Book: Atwood’s ‘Flood’ fails to maintain sci-fi buzz

Nov 25, 2009 at 6:00 am
Book: Atwood’s ‘Flood’ fails to maintain sci-fi buzz

The Year of The Flood

By Margaret Atwood. Knopf Doubleday Publishing; 448 pgs.; $26.95.

 

The foundation for this novel, “Oryx and Crake,” was released in 2003. The post-apocalyptic scenario and themes in that novel were no surprise then; they were something Margaret Atwood had used as a device in her earlier novel “The Handmaid’s Tale.” Then came “Oryx and Crake,” whose scope was so large that it dwarfed the work and made it look too focused, when Atwood’s talents are better suited creating whole worlds.

“O&C” features three unforgettable characters (Jimmy, Glenn and Oryx), and I felt it was the first real post-apocalyptic novel of the Internet age. It was not a throwback to “1984” or just straight sci-fi — it was a book that really took technology, as well as contemporary thought and culture, into account and made an accurate projection for the future, one with believable slang, dirty plebians, competitive enclosed compounds full of government scientists and bio-engineers, and a strange world of Internet porn and top-secret online games involving extinct animals.

Her new work, “The Year of the Flood,” uses the same world as “O&C to present a new cast of characters: God’s Gardeners. They are a scientific and religious organization that, while operating as what the government may term a “terrorist group,” hearkens back to the early underground Christians during the Roman Empire, when they had to use secret symbols to identify themselves to each other because their ideas were subversive and challenging. Atwood does a good job of presenting what exactly it is that remains subversive about God’s Gardeners (who resemble trash-picking crust-punks more than anything else, living off the excess so as to create none) in a future world where every good is manufactured by mysterious means and corporate ownership/separation of person from product is at an all-time high.

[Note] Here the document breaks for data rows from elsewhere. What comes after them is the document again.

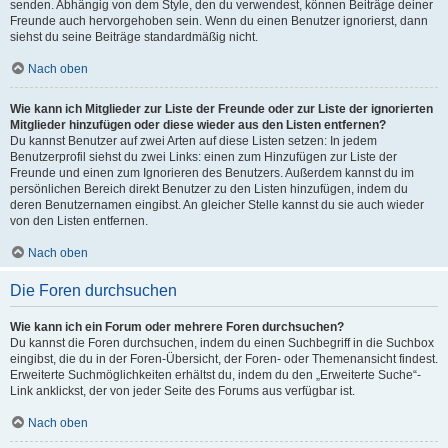
senden. Abhängig von dem Style, den du verwendest, können Beiträge deiner
Freunde auch hervorgehoben sein. Wenn du einen Benutzer ignorierst, dann
siehst du seine Beiträge standardmäßig nicht.
Nach oben
Wie kann ich Mitglieder zur Liste der Freunde oder zur Liste der ignorierten
Mitglieder hinzufügen oder diese wieder aus den Listen entfernen?
Du kannst Benutzer auf zwei Arten auf diese Listen setzen: In jedem
Benutzerprofil siehst du zwei Links: einen zum Hinzufügen zur Liste der
Freunde und einen zum Ignorieren des Benutzers. Außerdem kannst du im
persönlichen Bereich direkt Benutzer zu den Listen hinzufügen, indem du
deren Benutzernamen eingibst. An gleicher Stelle kannst du sie auch wieder
von den Listen entfernen.
Nach oben
Die Foren durchsuchen
Wie kann ich ein Forum oder mehrere Foren durchsuchen?
Du kannst die Foren durchsuchen, indem du einen Suchbegriff in die Suchbox
eingibst, die du in der Foren-Übersicht, der Foren- oder Themenansicht findest.
Erweiterte Suchmöglichkeiten erhältst du, indem du den „Erweiterte Suche“-
Link anklickst, der von jeder Seite des Forums aus verfügbar ist.
Nach oben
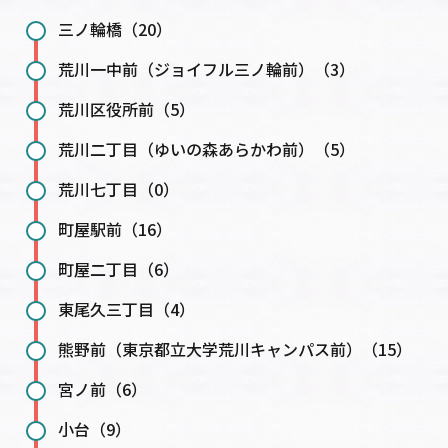
三ノ輪橋（20）
荒川一中前（ジョイフル三ノ輪前）（3）
荒川区役所前（5）
荒川二丁目（ゆいの森あらかわ前）（5）
荒川七丁目（0）
町屋駅前（16）
町屋二丁目（6）
東尾久三丁目（4）
熊野前（東京都立大学荒川キャンパス前）（15）
宮ノ前（6）
小台（9）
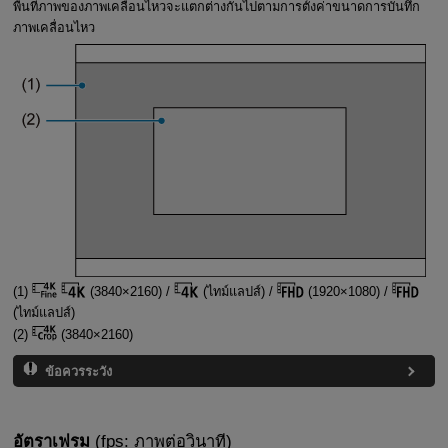
พื้นที่ภาพของภาพเคลื่อนไหวจะแตกต่างกันไปตามการตั้งค่าขนาดการบันทึก
ภาพเคลื่อนไหว
(1)
(3840×2160) /
(ไทม์แลปส์) /
(1920×1080) /
(ไทม์แลปส์)
(2)
(3840×2160)
ข้อควรระวัง
อัตราเฟรม
(fps: ภาพต่อวินาที)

The problem is that this book uses the same structure (albeit slightly modified), the same world and the same ideas to explore the same storyline in “O&C,” without characters as strong as Jimmy, Glenn or Oryx. The narrative weaves in and out of the first book like a needle and thread, giving the informed reader some nice “oh!” moments when we recognize a scene, but overall, it takes no real lead of its own.

This caused me to spend most of the book asking myself: “What exactly is it that a sequel should do?” I could not figure out what this book does that “O&C” had not already done. We have the same issues of bio-engineering (Wolvogs and Rakunks), corporate control, viruses and subjugation. The only distinguishing element I could think of between the two books is that “Flood” focuses on spirituality, which was treated as more of an evolutionary curiosity in “O&C.”

 A reader who has not read the first will come out of this book hungry for the real information left out, and go on (pleasurably) to read “O&C,” a book that actually supplies all the details barely explained in this one. But a reader who has read “O&C” will go through this one wondering why we are getting an unclear and incomplete account of the same information that was covered with more zest and enthusiasm in the first book.